Pada malam itu, si surai biru duduk di atas meja pekerjaannya dengan berkas penting dan lembar kerja yang berserakan dimana-mana. Manik safirnya menatap jari-jemari lentiknya yang menjepit leher pena yang sedari tadi ia gunakan untuk menulis dan mengisi data. Entah itu berbentuk persetujuan, informasi, maupun visi misi, semuanya ia lakukan sendirian. Tidak heran, sebagai putra mahkota dari keluarga Light Elf, yang merupakan anak hasil kawin silang seorang pria manusia dan wanita light elf, telah menjadi satu-satunya putra termuda di garis keturunan elf, yang mana juga sudah cerdas sejak dini, dan dipercayakan oleh ibunya dan leluhurnya untuk mewarisi kekuatan dan takhta keluarga Light Elf.Tentu, sebagai satu-satunya putra mahkota, Xavier telah menghabiskan sebagian besar waktunya untuk bekerja dan menyempurnakan segala persiapan untuk menjadi yang terbaik dan membuktikan bahwa dirinya sanggup memikul tanggung jawab berat tersebut.
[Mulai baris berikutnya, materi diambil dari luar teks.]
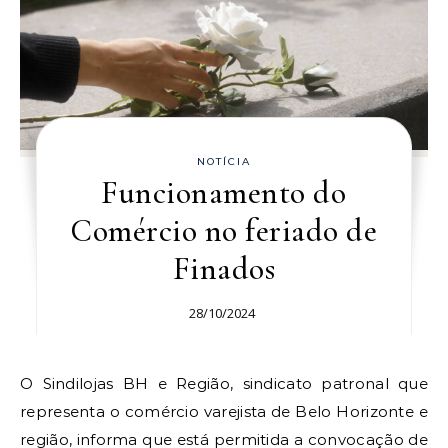
NOTÍCIA
Funcionamento do
Comércio no feriado de
Finados
28/10/2024
O Sindilojas BH e Região, sindicato patronal que
representa o comércio varejista de Belo Horizonte e
região, informa que está permitida a convocação de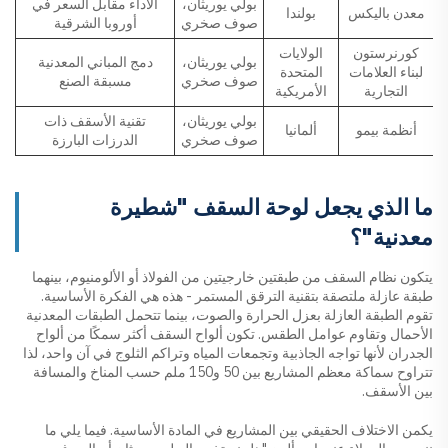
بولي يوريثان،
الأداء مقابل السعر في
معدن باليكس
بولندا
صوف صخري
أوروبا الشرقية
كورنرستون
الولايات
بولي يوريثان،
دمج المباني المعدنية
لبناء العلامات
المتحدة
صوف صخري
مسبقة الصنع
التجارية
الأمريكية
بولي يوريثان،
تقنية الأسقف ذات
أنظمة بيمو
ألمانيا
صوف صخري
الدرزات البارزة
ما الذي يجعل لوحة السقف "شطيرة
معدنية"؟
يتكون نظام السقف من طبقتين خارجيتين من الفولاذ أو الألومنيوم، بينهما
طبقة عازلة ملتصقة بتقنية الترقق المستمر - هذه هي الفكرة الأساسية.
تقوم الطبقة العازلة بعزل الحرارة والصوت، بينما تتحمل الطبقات المعدنية
الأحمال وتقاوم عوامل الطقس. تكون ألواح السقف أكثر سمكًا من ألواح
الجدران لأنها تواجه الجاذبية وتجمعات المياه وتراكم الثلوج في آن واحد، لذا
تتراوح سماكة معظم المشاريع بين 50 و150 ملم حسب المناخ والمسافة
بين الأسقف.
يكمن الاختلاف الحقيقي بين المشاريع في المادة الأساسية. فيما يلي ما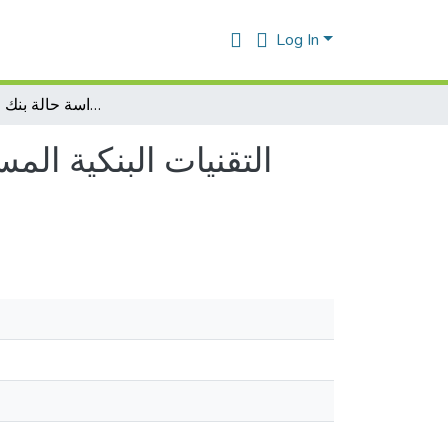
Log In
التقنيات البنكية المستعملة في تمويل التجارة الخارجية دراسة حالة بنك القرض الشعبي ) CPA ( لولاية مستغانم بلدية سيدي لخضر
التقنيات البنكية ال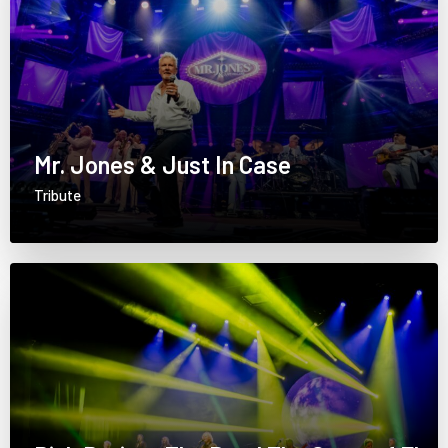
Mr. Jones & Just In Case
Tribute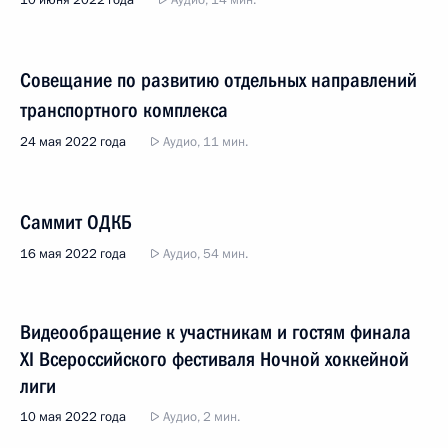
10 июня 2022 года
Аудио, 14 мин.
Совещание по развитию отдельных направлений
транспортного комплекса
24 мая 2022 года
Аудио, 11 мин.
Саммит ОДКБ
16 мая 2022 года
Аудио, 54 мин.
Видеообращение к участникам и гостям финала
XI Всероссийского фестиваля Ночной хоккейной
лиги
10 мая 2022 года
Аудио, 2 мин.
Bagaimanapun, Xavier tetap makhluk hidup, dan dia bisa terluka, sekalipun dia seorang pria dengan genetik spesial. Termasuk merasa lelah."Ini tiada akhirnya," gerutunya, seraya menghela nafas berat. Ia menempatkan penanya di cangkir tintanya, kemudian ia bersandar di kursi kerjanya, yang bagusnya, empuk dan nyaman. "Orang-orang tua itu bisa-bisa membuat pinggangku remuk karena duduk disini berjam-jam," gerutunya lagi, kali ini seraya memijat dahinya, kesal.
Xavier kemudian merilekskan tubuhnya, berusaha untuk mengistirahatkan otaknya yang sudah benar-benar kepanasan itu.
.
.
.
Di lain sisi, si surai biru keabuan, Fredrinn, tidak duduk di kursi kerjanya. Melainkan duduk di seberang, seraya meminum segelas anggur di tangannya. Lho, lho, mengapa dia santai begitu? Tentunya, karena dia sengaja membayar seorang jenius untuk mengerjakan setiap pekerjaannya. Sekantung emas? Jelas. Hari-harinya sebagai seorang putra mahkota ia jalani dengan bosan. "Kau sudah selesai? Aku ingin pulang," tanya Fredrinn, terhadap orang yang ia pekerjakan itu. "Sedikit lagi, yang mulia," jawab si pekerja, membuat Fredrinn mengerang jengkel oleh rasa bosan yang menguasai pikirannya. Ia berjalan ke arah balkon, lantas ia berdiri disana, menikmati pemandangan indah malam hari dengan sang rembulan yang bersinar dengan begitu gemerlap di langit, bersama gemintang yang menghiasi keindahannya.
Melihat bulan, dan indahnya bintang, serta langit yang membentang dengan warna birunya yang indah membuatnya teringat akan warna rambut dari putra mahkota keluarga elf itu. Fredrinn, tanpa sadar, telah melamun, membayangkan paras rupa indahnya sosok pria setengah light elf yang begitu menawan dengan caranya sendiri. Untuk seorang putra mahkota, Fredrinn, bagaimanapun, masih tidak mengerti mengapa dirinya begitu terpana dengan keindahan yang dimiliki oleh pria biru-sarkas itu. Sedangkan, saudara-saudaranya begitu kompetitif terhadap keluarga Light Elf. Menyadari dirinya telah membayangkan sosok yang seharusnya ia saingi, Fredrinn menepuk jidatnya. Batinnya menggeram,"Dia ini... Sihir macam apa yang dia gunakan sampai membuatku seperti ini?"
..
.
"Aku sudah menyelesaikan sebagian besar. Sisanya akan aku kerjakan nanti pagi," tutur Xavier, seraya mengenakan jubahnya. Kakaknya (bukan kandung, namun satu marga), Miya, menatap tegas adiknya itu. Tangan lembutnya berkacak di pinggang rampingnya, "Karena aku yakin kau bukan seorang pembohong, kau ku izinkan untuk keluar sekali ini saja, Xavier. Tetapi tugasmu tetaplah tuga-"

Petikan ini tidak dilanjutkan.